1981, essere la persona giusta nel momento sbagliato. Chi vive di Formula 1, o chi si è approcciato in passato ai motori nel territorio belga, avrà un sussulto a leggere quei quattro numeri che indicano la data in cui il sipario calò sul XXXIX Grote Prijs van Belgie, quel 17 maggio in cui morirono due meccanici a causa di disattenzioni da parte dei giudici di gara. Solo pochi mesi prima, in un piccolo villaggio a 34 km da Gent, nel quartiere di Sint Job (Uccle), nasce il biondo Olivier Deschacht.

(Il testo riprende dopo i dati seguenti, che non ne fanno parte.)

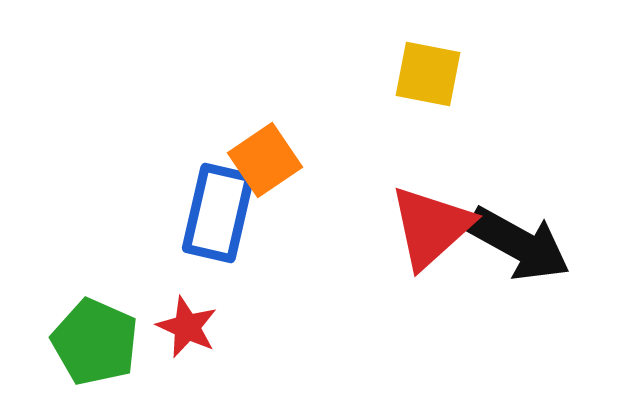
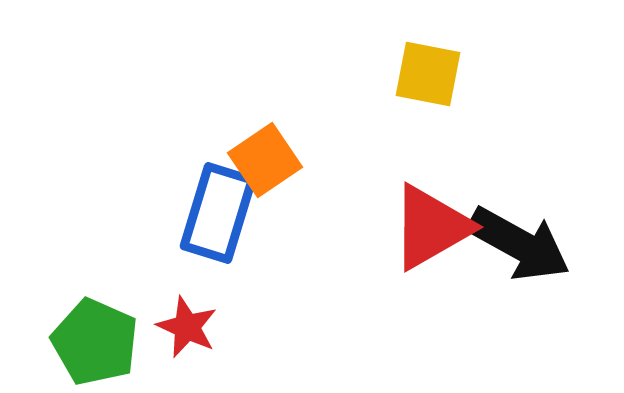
blue rectangle: rotated 4 degrees clockwise
red triangle: rotated 12 degrees clockwise
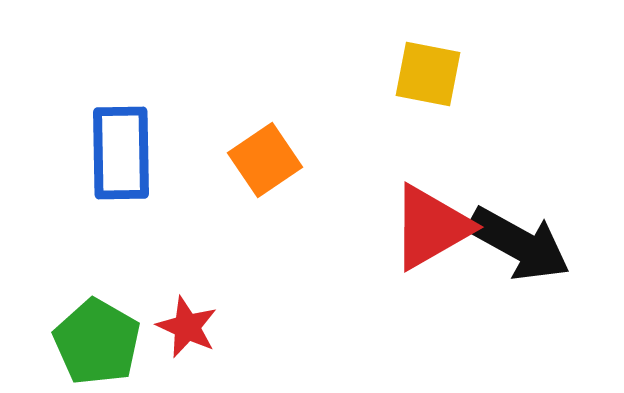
blue rectangle: moved 97 px left, 60 px up; rotated 18 degrees counterclockwise
green pentagon: moved 2 px right; rotated 6 degrees clockwise
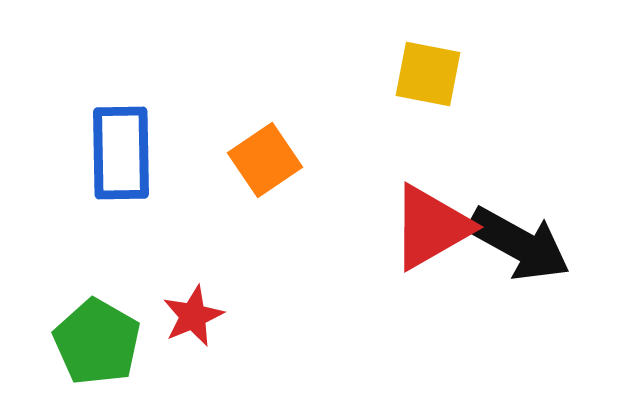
red star: moved 6 px right, 11 px up; rotated 24 degrees clockwise
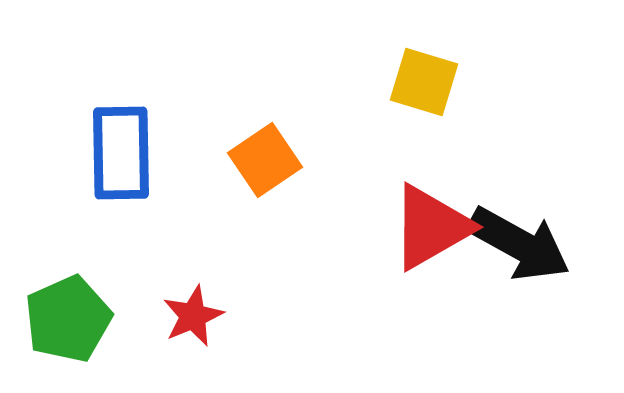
yellow square: moved 4 px left, 8 px down; rotated 6 degrees clockwise
green pentagon: moved 29 px left, 23 px up; rotated 18 degrees clockwise
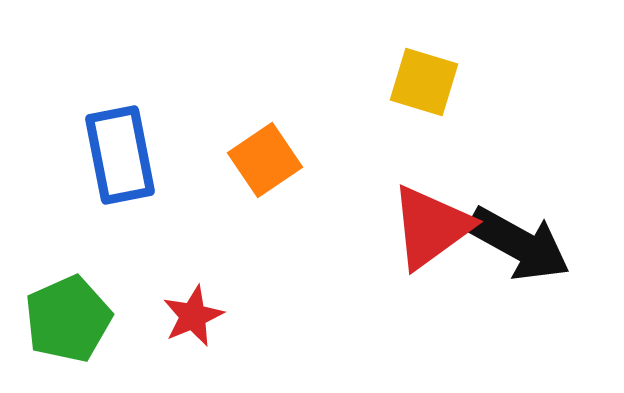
blue rectangle: moved 1 px left, 2 px down; rotated 10 degrees counterclockwise
red triangle: rotated 6 degrees counterclockwise
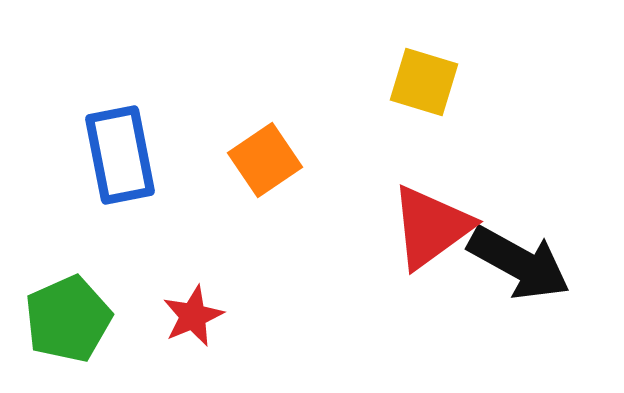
black arrow: moved 19 px down
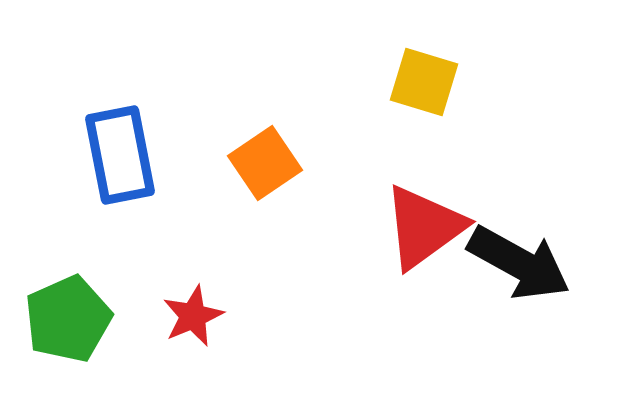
orange square: moved 3 px down
red triangle: moved 7 px left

La sua è una tipica storia della industry age belga protratta dal 1950 fino ai primi anni ’90, con il padre operaio e con la madre impegnata a far crescere lui e suo fratello Xavier (di 5 anni più giovane). Lo sport è ciò che avvicina i due fratelli, un’eterna sfida che si svilupperà anche nei ruoli calcistici futuri: da una parte Olivier difensore centrale adattabile anche da terzino grazie al suo sinistro molto educato, dall’altra il meno talentuoso Xavier che di ruolo fa l’attaccante ma vedrà la porta solo 18 volte in 9 anni di calcio professionistico. Olivieir viene notato subito dagli osservatori del Begonia, a causa di un fisico già formato (a 17 anni si imponeva già con i suoi 187 cm) e da un abilità tattica raffinata, grazie ad un intelligenza difensiva superiore.
Proprio grazie alle sue prestazione nella Reserve Pro League contro le giovanili dell’Anderlecht, Deschacht viene opzionato dalla stessa diventando a 20 anni uno dei perni fondamentali della squadra che vinse quell’anno il campionato riserve. Un difensore centrale così solido non si vedeva nella provincia belga da anni, e lo stesso allenatore Aad de Mos non poté rinunciare al suo talento quando compose la rosa 2002/03, preannunciando ciò che tutti immaginavano da tempo: lui è capitan futuro, l’unico in grado di potersi prendere la squadra sulle spalle quando gli avversari sarebbero arrivati al limite della sua area di rigore.
Dopo due anni di assestamento in cui riusci a giocare solo 30 partite (di cui 12 in Champions League), la stagione 2005/06 diventa quella della consacrazione, riuscendo a finalizzare i suoi obbiettivi massimi: la titolarità nel club del suo cuore e l’esordio in nazionale nel 2003 a 22 anni col numero 15 sulle spalle, e con una pacca di incoraggiamento da parte dell’allenatore Aime Anthuenis. Nello stesso 2005 arrivarono anche i primi 2 gol da professionista con la maglia numero 3 che lo caratterizzerà in tutti i suoi 15 anni di carriera, essendo diventata amuleto per i tifosi allo Stadio Constant Vanden Stock. Una particolarità di questo gigante ci ha colpito maggiormente, la sua estrema correttezza in campo: basti pensare che in 445 partite in carriera con la maglia dell’Anderlecht ha collezionato solamente 2 espulsioni, da cui una derivante da una doppia ammonizione. Questo gli ha permesso di diventare un esempio di lealtà sportiva esportabile anche all’estero, sia con le 36 apparizioni in Champions League che con le 20 con la maglia della nazionale.
Dopo essersi fatto apprezzare per tutta la carriera, e dopo esser diventato la bandiera/capitano di questa squadra, l’ultimo atto d’amore verso la società è stato siglato il 16 febbraio 2016 nell’ufficio del presidente Roger Vanden Stock: il capitano ha voluto firmare l’ultimo contratto in bianco che lo porterà a terminare la sua lunghissima carriera nel giugno 2017, per potersi finalmente dedicare alla famiglia. Immagino che quel giorno Olivieir penserà un po’ a tutto, alle sfide col fratello Xavier, al padre che lavorava per poter permettere alla sua famiglia un vita dignitosa, al suo esordio con la maglia numero 3 e a quello con la maglia numero 15 della nazionale, ai 13 trofei vinti tra cui 7 campionati,1 Beker Cup e 5 Supercoppe: forse dopo tutto la sua vita ci ha dimostrato ancora una volta che dopo ogni “periodo buio”(come il disastro della F1) c’è sempre qualcuno che riesce a far risplendere una luce nuova, come la fantastica carriera di Olivier Deschacht.